● Exercise directions
Across the whole listing, find how many lines contain "chiusi", then write that number and nothing else.
-- Provided data follows --
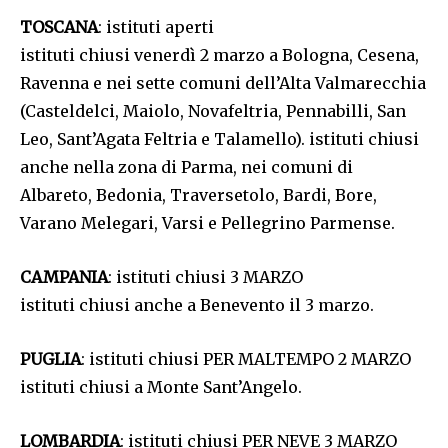
TOSCANA
: istituti aperti
istituti chiusi venerdì 2 marzo a Bologna, Cesena,
Ravenna e nei sette comuni dell’Alta Valmarecchia
(Casteldelci, Maiolo, Novafeltria, Pennabilli, San
Leo, Sant’Agata Feltria e Talamello). istituti chiusi
anche nella zona di Parma, nei comuni di
Albareto, Bedonia, Traversetolo, Bardi, Bore,
Varano Melegari, Varsi e Pellegrino Parmense.
CAMPANIA
: istituti chiusi 3 MARZO
istituti chiusi anche a Benevento il 3 marzo.
PUGLIA
: istituti chiusi PER MALTEMPO 2 MARZO
istituti chiusi a Monte Sant’Angelo.
LOMBARDIA
: istituti chiusi PER NEVE 3 MARZO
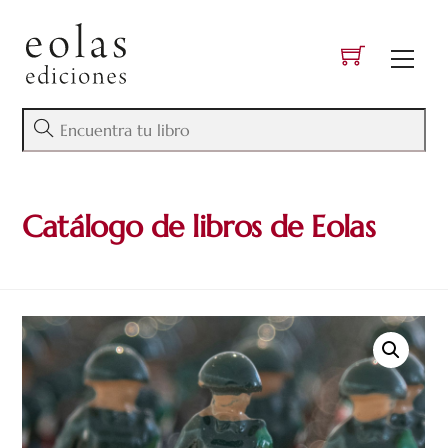
Skip
to
Men
content
Catálogo de libros de Eolas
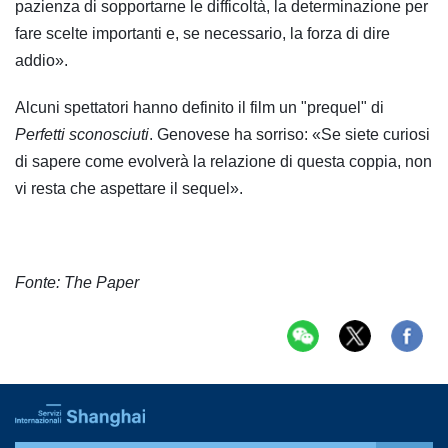
pazienza di sopportarne le difficoltà, la determinazione per
fare scelte importanti e, se necessario, la forza di dire
addio».
Alcuni spettatori hanno definito il film un "prequel" di
Perfetti sconosciuti
. Genovese ha sorriso: «Se siete curiosi
di sapere come evolverà la relazione di questa coppia, non
vi resta che aspettare il sequel».
Fonte: The Paper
-- Provided data concluded --
● Problem solution
7